1冊1冊が教えてくれる積み重ねた日々のこと
引っ越しをした。これでもう8回目。
都内のマンションを転々とする生活をしていると、「収納が少ない」問題とどうしてもぶち当たってしまうので、潔くあらゆる物を手放してきた気がする。服とか、靴とか、使わなくなった家具とか。
それでも唯一、私が置いていけなかった資産がある。「本」だ。
さっき、新しい家の本棚に、運んできた本を納めた。今度の家は戸建てなので、多少本棚を買い足しても怒られない(と思う)。収納がなく長らく段ボールで眠っていた子たちも無事に本棚に収まって、心に降り積もっていた申し訳ない気持ちが少しだけ減った。
もうあと100冊くらいある
背表紙を見ていると、1冊1冊を買ったときの心境を思い出せるから不思議。あのときこんなことに悩んでたなーとか、なんかキュンキュンしたくて思わず買っちゃったんだよなーとか、この本買った旅行先のあの書店まだ残っているかなあ、とか。
何もかもが電子化できて、軽やかに生きていけるようになると、それはそれは便利な半面、あまりの身軽さに、自分の中に何かがきちんと積み上がっているのか不安になってしまう。

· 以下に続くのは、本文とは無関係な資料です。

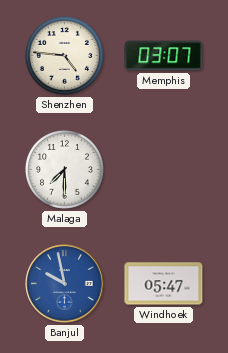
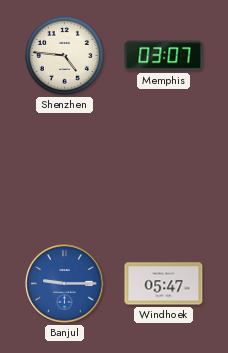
Malaga: 7:30 -> none
Banjul: 9:58 -> 9:15
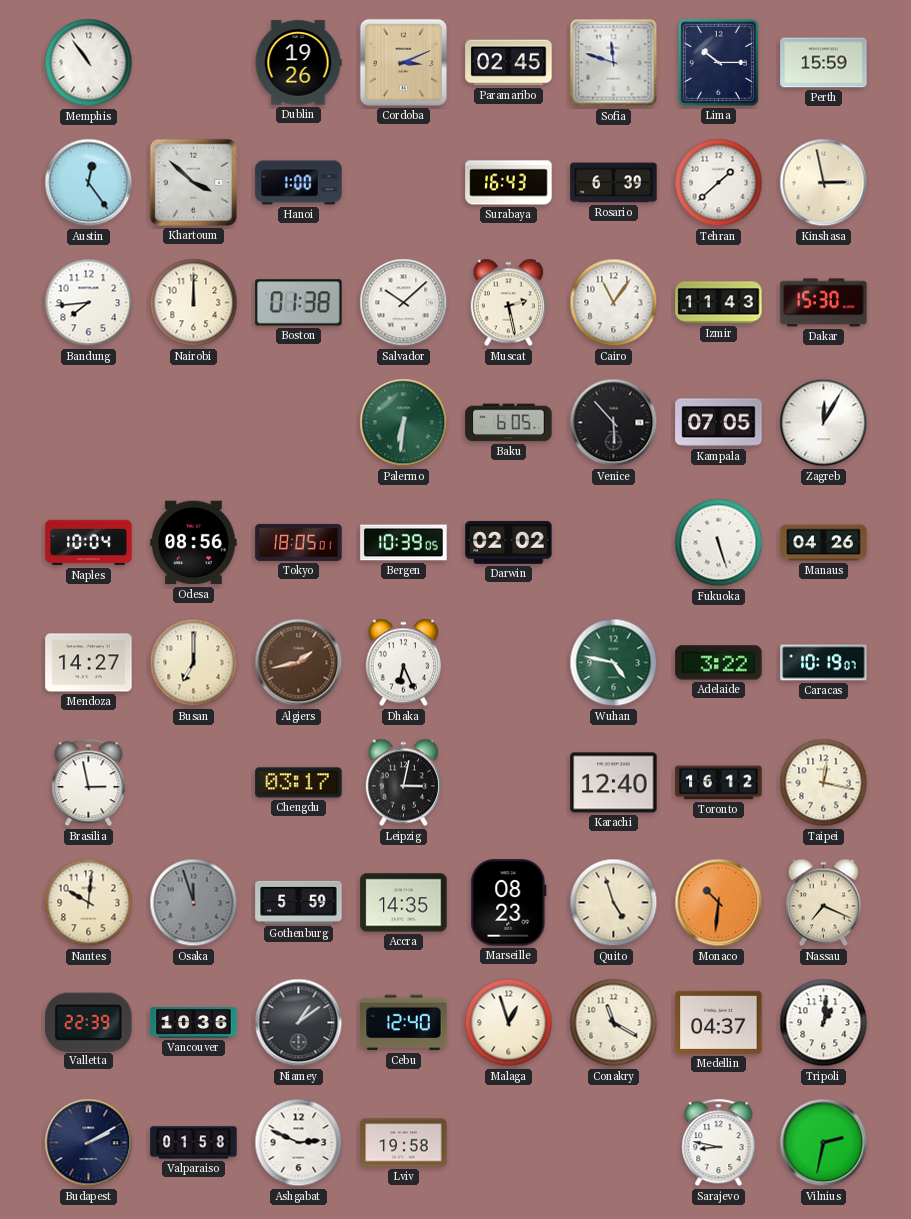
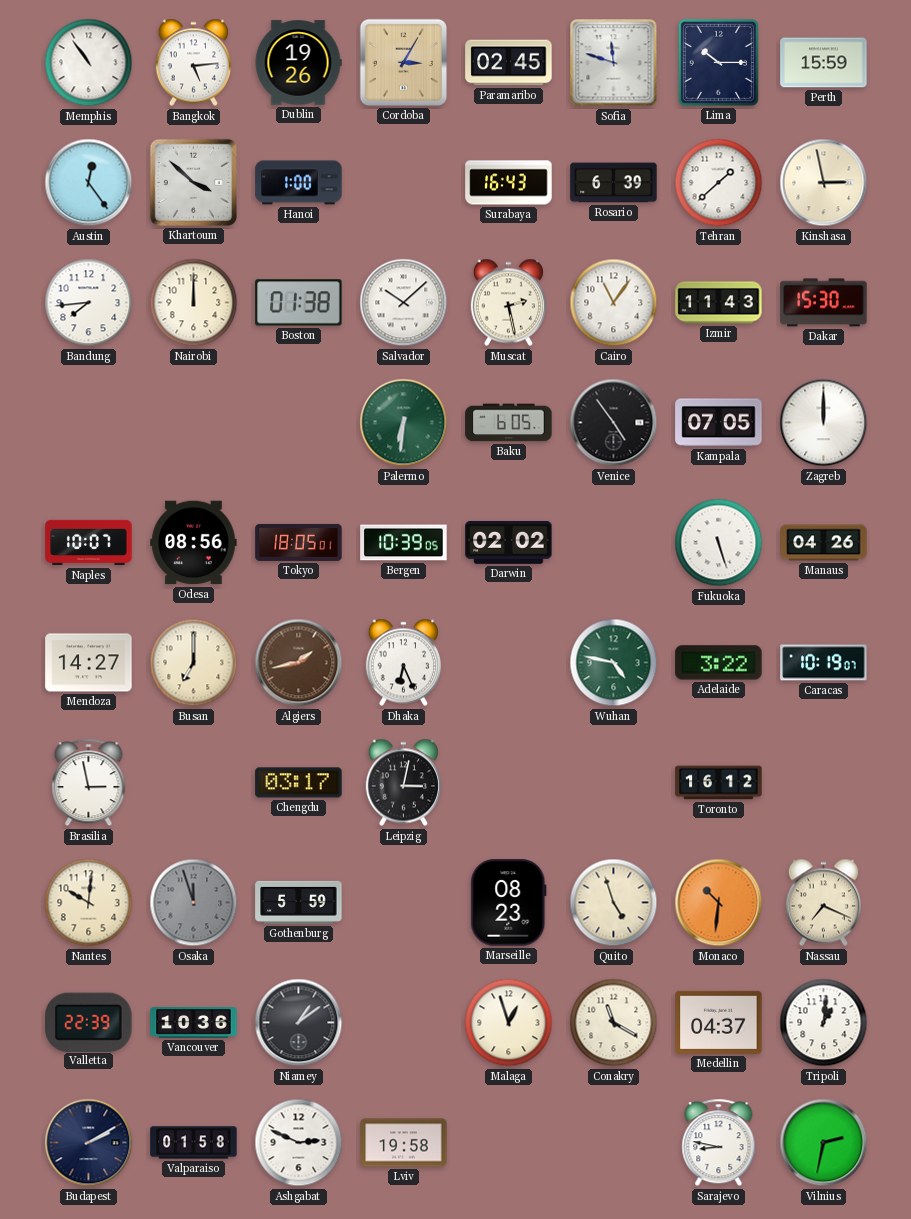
Bangkok: none -> 5:14
Cordoba: 3:11 -> 3:05
Venice: 5:53 -> 4:54
Zagreb: 12:05 -> 12:00
Naples: 10:04 -> 10:07
Karachi: 12:40 -> none
Taipei: 12:17 -> none
Accra: 14:35 -> none
Cebu: 12:40 -> none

でも、確かに私はいろんなことを勉強して、経験して、葛藤して、あらゆる感情を受け止める力や、難しい局面を乗り越える力を身に着けてきたのだと、100冊あまりの本がそれぞれの日々に立ち返って教えてくれる。
縁もゆかりもなかった新しい町で、私はまたいろんなことを学んでいかなくちゃいけない。ゴミ出しの仕方、通勤の最短経路、町のお祭りの日程。
それらはゼロの自分じゃなく、29年しっかり生きた私が向き合っていくこと。そんなに不安になる必要はないよ、と並んだ書籍に勇気づけられたような気がした。
やっぱり置いてはいけないなあ。